[Exercise details]: Each line in the records below, from the one that contains "zapewnić płynniejszy dostęp dla wszystkich." to the one that contains "maximálne spokojný. Všetko", should be reproduced exactly, the first and last included.

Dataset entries
╔══
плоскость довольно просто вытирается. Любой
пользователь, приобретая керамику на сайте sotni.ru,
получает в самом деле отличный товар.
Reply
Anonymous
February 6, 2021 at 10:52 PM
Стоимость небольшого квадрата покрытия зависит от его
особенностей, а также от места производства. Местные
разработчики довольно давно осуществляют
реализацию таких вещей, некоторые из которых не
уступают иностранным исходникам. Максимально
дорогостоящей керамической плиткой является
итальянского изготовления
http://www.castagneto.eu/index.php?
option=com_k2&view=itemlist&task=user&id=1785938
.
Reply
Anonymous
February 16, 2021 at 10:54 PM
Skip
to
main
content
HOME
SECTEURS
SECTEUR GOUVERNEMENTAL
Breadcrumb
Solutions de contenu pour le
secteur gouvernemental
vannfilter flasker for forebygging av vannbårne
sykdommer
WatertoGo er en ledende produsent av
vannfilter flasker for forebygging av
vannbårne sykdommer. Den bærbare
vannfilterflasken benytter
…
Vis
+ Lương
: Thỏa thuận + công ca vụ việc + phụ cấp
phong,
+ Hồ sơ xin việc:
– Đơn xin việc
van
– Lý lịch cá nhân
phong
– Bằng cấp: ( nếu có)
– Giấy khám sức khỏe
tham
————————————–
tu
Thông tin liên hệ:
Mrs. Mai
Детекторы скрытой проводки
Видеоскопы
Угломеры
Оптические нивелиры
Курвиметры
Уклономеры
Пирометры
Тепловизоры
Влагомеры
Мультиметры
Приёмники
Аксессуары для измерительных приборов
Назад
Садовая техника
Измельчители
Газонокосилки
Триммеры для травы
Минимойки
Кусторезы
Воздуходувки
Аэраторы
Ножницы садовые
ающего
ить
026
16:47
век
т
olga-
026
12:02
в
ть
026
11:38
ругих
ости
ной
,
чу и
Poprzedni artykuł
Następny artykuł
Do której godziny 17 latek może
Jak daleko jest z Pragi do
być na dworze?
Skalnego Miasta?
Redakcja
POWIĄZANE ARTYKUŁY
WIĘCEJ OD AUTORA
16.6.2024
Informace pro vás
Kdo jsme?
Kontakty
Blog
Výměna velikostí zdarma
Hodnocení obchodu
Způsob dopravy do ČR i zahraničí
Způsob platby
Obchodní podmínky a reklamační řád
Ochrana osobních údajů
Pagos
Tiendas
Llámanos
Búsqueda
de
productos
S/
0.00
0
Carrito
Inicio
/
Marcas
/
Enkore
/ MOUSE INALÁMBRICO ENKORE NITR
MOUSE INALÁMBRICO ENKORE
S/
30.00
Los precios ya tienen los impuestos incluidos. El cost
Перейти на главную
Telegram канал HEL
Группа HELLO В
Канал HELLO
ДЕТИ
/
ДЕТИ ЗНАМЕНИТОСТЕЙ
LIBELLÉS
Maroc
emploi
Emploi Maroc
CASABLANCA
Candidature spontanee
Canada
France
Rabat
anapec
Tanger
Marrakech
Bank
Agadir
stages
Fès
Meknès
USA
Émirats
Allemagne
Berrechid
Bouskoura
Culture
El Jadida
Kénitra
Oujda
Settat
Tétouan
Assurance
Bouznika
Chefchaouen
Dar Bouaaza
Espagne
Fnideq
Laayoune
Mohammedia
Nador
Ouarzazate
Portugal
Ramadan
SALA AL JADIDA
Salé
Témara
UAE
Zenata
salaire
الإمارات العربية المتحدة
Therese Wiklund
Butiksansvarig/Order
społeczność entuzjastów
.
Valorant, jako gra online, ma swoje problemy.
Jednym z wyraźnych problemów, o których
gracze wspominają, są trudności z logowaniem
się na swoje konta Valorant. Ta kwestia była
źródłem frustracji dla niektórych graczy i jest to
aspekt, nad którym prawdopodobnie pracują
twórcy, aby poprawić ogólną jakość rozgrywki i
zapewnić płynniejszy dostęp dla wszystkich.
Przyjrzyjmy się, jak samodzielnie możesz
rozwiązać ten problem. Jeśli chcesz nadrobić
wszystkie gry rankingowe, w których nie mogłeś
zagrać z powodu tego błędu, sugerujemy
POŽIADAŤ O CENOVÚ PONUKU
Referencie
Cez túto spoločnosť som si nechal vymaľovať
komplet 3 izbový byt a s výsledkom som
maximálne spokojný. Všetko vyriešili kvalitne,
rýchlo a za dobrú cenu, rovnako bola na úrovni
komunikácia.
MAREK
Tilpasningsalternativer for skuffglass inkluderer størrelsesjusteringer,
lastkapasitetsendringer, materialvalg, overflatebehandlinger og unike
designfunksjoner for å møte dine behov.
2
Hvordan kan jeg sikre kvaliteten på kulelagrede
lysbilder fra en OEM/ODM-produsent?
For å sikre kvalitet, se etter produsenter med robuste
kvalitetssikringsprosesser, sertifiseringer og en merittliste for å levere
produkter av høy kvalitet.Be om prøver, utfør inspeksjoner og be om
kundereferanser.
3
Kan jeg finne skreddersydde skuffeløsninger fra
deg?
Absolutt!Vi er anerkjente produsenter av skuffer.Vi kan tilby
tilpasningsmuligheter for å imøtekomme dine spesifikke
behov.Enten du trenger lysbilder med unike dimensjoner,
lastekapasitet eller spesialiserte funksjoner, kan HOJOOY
╚══
[Written response]:
zapewnić płynniejszy dostęp dla wszystkich.
Przyjrzyjmy się, jak samodzielnie możesz
rozwiązać ten problem. Jeśli chcesz nadrobić
wszystkie gry rankingowe, w których nie mogłeś
zagrać z powodu tego błędu, sugerujemy
POŽIADAŤ O CENOVÚ PONUKU
Referencie
Cez túto spoločnosť som si nechal vymaľovať
komplet 3 izbový byt a s výsledkom som
maximálne spokojný. Všetko vyriešili kvalitne,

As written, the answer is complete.